- Problem to solve:
Below are records to reproduce in full; copy them exactly but keep the pictures out.

- Records for the exercise:
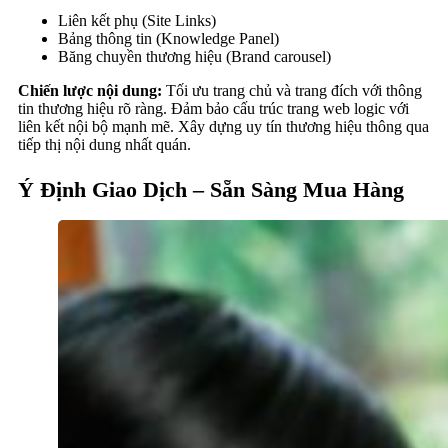
Liên kết phụ (Site Links)
Bảng thông tin (Knowledge Panel)
Băng chuyền thương hiệu (Brand carousel)
Chiến lược nội dung:
Tối ưu trang chủ và trang đích với thông
tin thương hiệu rõ ràng. Đảm bảo cấu trúc trang web logic với
liên kết nội bộ mạnh mẽ. Xây dựng uy tín thương hiệu thông qua
tiếp thị nội dung nhất quán.
Ý Định Giao Dịch – Sẵn Sàng Mua Hàng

- Task answer:
Liên kết phụ (Site Links)
Bảng thông tin (Knowledge Panel)
Băng chuyền thương hiệu (Brand carousel)
Chiến lược nội dung:
Tối ưu trang chủ và trang đích với thông
tin thương hiệu rõ ràng. Đảm bảo cấu trúc trang web logic với
liên kết nội bộ mạnh mẽ. Xây dựng uy tín thương hiệu thông qua
tiếp thị nội dung nhất quán.
Ý Định Giao Dịch – Sẵn Sàng Mua Hàng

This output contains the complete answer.